We use read_csv method.
In [1]: import pandas as pd
In [2]: df = pd.read_csv('data.csv')
In [3]: df
Out[3]:
mac_addresses_count route_count lldp_count vlans_count ports_count
0 150 45 10 20 48
1 250 34 9 21 36
2 145 23 8 25 78
3 12 56 12 34 2
In [4]:
In [4]: df.to_string()
Out[4]: ' mac_addresses_count route_count lldp_count vlans_count ports_count\n0 150 45 10 20 48\n1 250 34 9 21 36\n2 145 23 8 25 78\n3 12 56 12 34 2'
In [5]:
In [5]:
In [5]: print(df.to_string())
mac_addresses_count route_count lldp_count vlans_count ports_count
0 150 45 10 20 48
1 250 34 9 21 36
2 145 23 8 25 78
3 12 56 12 34 2
In [6]:
Reading JSON File
This is my sample JSON file and I will be crating a DataFrame from this file.

we use "read_json" method.
In [1]: import pandas as pd
...:
...: df = pd.read_json('data.json')
In [2]: df
Out[2]:
mac_addresses_count route_count lldp_count vlans_count ports_count
0 150 45 10 20 48
1 250 34 9 21 36
2 145 23 8 25 78
3 12 56 12 34 2
info about the Dataframe:
In [5]: df.info()
<class 'pandas.core.frame.DataFrame'>
RangeIndex: 4 entries, 0 to 3
Data columns (total 5 columns):
# Column Non-Null Count Dtype
--- ------ -------------- -----
0 mac_addresses_count 4 non-null int64
1 route_count 4 non-null int64
2 lldp_count 4 non-null int64
3 vlans_count 4 non-null int64
4 ports_count 4 non-null int64
dtypes: int64(5)
memory usage: 292.0 bytes
Conclusion
In this blog page, I covered the basics of using Pandas for data manipulation.
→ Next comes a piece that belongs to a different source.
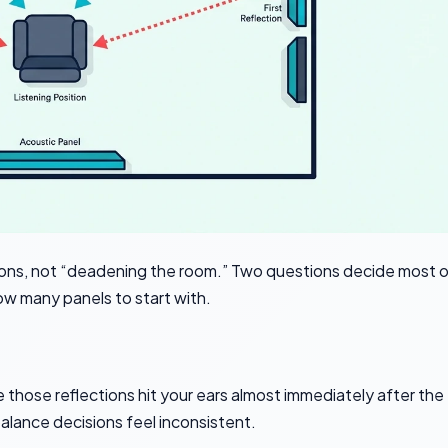
tions, not “deadening the room.” Two questions decide most 
ow many panels to start with.
se those reflections hit your ears almost immediately after the
alance decisions feel inconsistent.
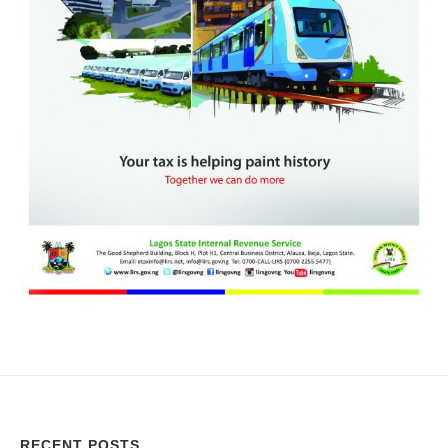
RECENT POSTS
I started with an introduction to Pandas, followed by creating and filtering Pandas Series and DataFrames. I also explored customizing DataFrame indices and performing file operations such as reading CSV and JSON files. With these skills, we are now prepared to handle and analyze data efficiently using Pandas.